Monday, July 8, 2024

Round (2) - 18 Interview Questions on Cypher Queries and Knowledge Graph Using Neo4j (For Data Scientist Role) - Jul 2024

To See All Interview Preparation Articles: Index For Interviews Preparation
THESE QUERIES HAVE BEEN TRIED ON:
Server version:	Neo4j/5.20-aura
Server address:	fd39c7f2.databases.neo4j.io:7687

QUESTION 1:

HOW DO YOU CREATE AN INDEX ON STRING TYPE DATA IN NEO4J?

ANSWER:

(1)

Ref

Question from site:

I have a NextJS app using a Neo4j DB, in which I want to create a index like this:

CALL db.index.fulltext.createNodeIndex(
  "FTS_Person_Company_fullName",
  ["Person", "Company"],
  ["fullName"],
  {analyzer: "standard-folding", eventually_consistent: "true"})

Answer from site:

In neo4j 5.x, the Cypher language directly supports creating fulltext indexes.
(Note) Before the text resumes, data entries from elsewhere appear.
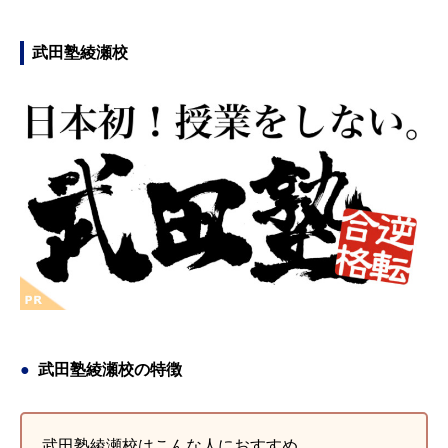
武田塾綾瀬校
武田塾綾瀬校の特徴
武田塾綾瀬校はこんな人におすすめ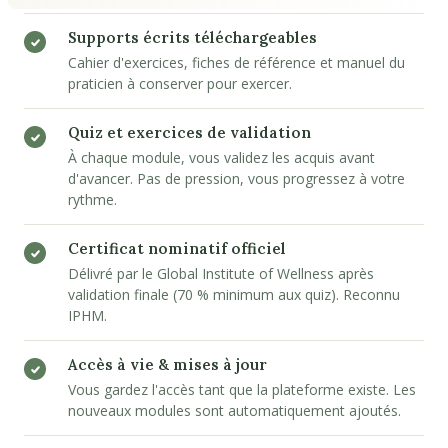
Supports écrits téléchargeables
Cahier d'exercices, fiches de référence et manuel du
praticien à conserver pour exercer.
Quiz et exercices de validation
À chaque module, vous validez les acquis avant
d'avancer. Pas de pression, vous progressez à votre
rythme.
Certificat nominatif officiel
Délivré par le Global Institute of Wellness après
validation finale (70 % minimum aux quiz). Reconnu
IPHM.
Accès à vie & mises à jour
Vous gardez l'accès tant que la plateforme existe. Les
nouveaux modules sont automatiquement ajoutés.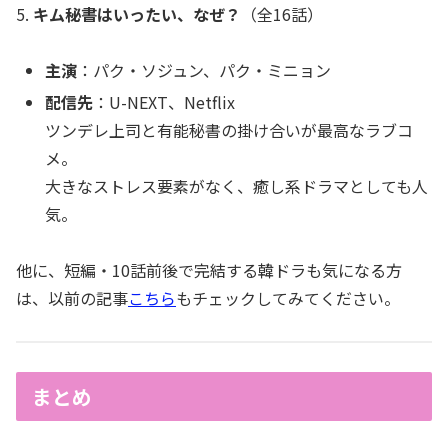
5.
キム秘書はいったい、なぜ？
（全16話）
主演
：パク・ソジュン、パク・ミニョン
配信先
：U-NEXT、Netflix
ツンデレ上司と有能秘書の掛け合いが最高なラブコ
メ。
大きなストレス要素がなく、癒し系ドラマとしても人
気。
他に、短編・10話前後で完結する韓ドラも気になる方
は、以前の記事
こちら
もチェックしてみてください。
まとめ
For example, in your case:

CREATE FULLTEXT INDEX FTS_Person_Company_fullName 
FOR (n:Person|Company)
ON EACH [n.fullName]
OPTIONS {
  indexConfig: {
    `fulltext.analyzer`: "standard-folding",
    `fulltext.eventually_consistent`: true
  }
}

Ref (2)

CALL db.index.fulltext.createNodeIndex('documents', ['Document'], ['title','text'])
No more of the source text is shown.